▸ **Work task**
Transcribe the listing underneath, keeping each word exact and omitting the images.

▸ **Supplied material**
/---
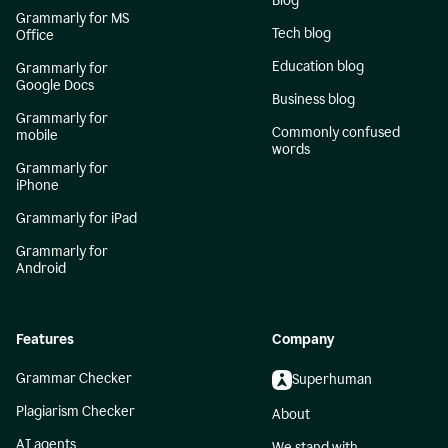
Blog
Grammarly for MS
Tech blog
Office
Education blog
Grammarly for
Google Docs
Business blog
Grammarly for
Commonly confused
mobile
words
Grammarly for
iPhone
Grammarly for iPad
Grammarly for
Android
Features
Company
Grammar Checker
Superhuman
Plagiarism Checker
About
AI agents
We stand with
\---
▸ **Response**
Blog
Grammarly for MS
Tech blog
Office
Education blog
Grammarly for
Google Docs
Business blog
Grammarly for
Commonly confused
mobile
words
Grammarly for
iPhone
Grammarly for iPad
Grammarly for
Android
Features
Company
Grammar Checker
Superhuman
Plagiarism Checker
About
AI agents
We stand with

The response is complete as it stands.